| TASK ITEM |
Produce an exact copy of the lines from the line containing "Onde as celebridades" through the last line of the entries below, and only those lines.

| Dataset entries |

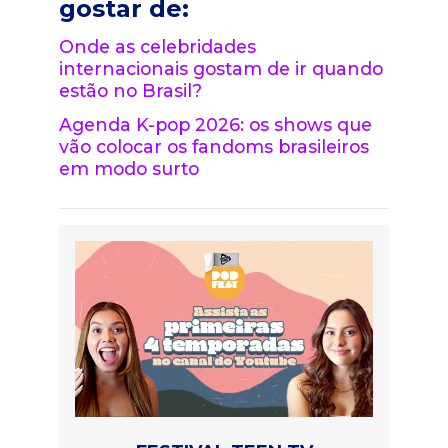
gostar de:
Onde as celebridades
internacionais gostam de ir quando
estão no Brasil?
Agenda K-pop 2026: os shows que
vão colocar os fandoms brasileiros
em modo surto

| SOLVED PROBLEM |
Onde as celebridades
internacionais gostam de ir quando
estão no Brasil?
Agenda K-pop 2026: os shows que
vão colocar os fandoms brasileiros
em modo surto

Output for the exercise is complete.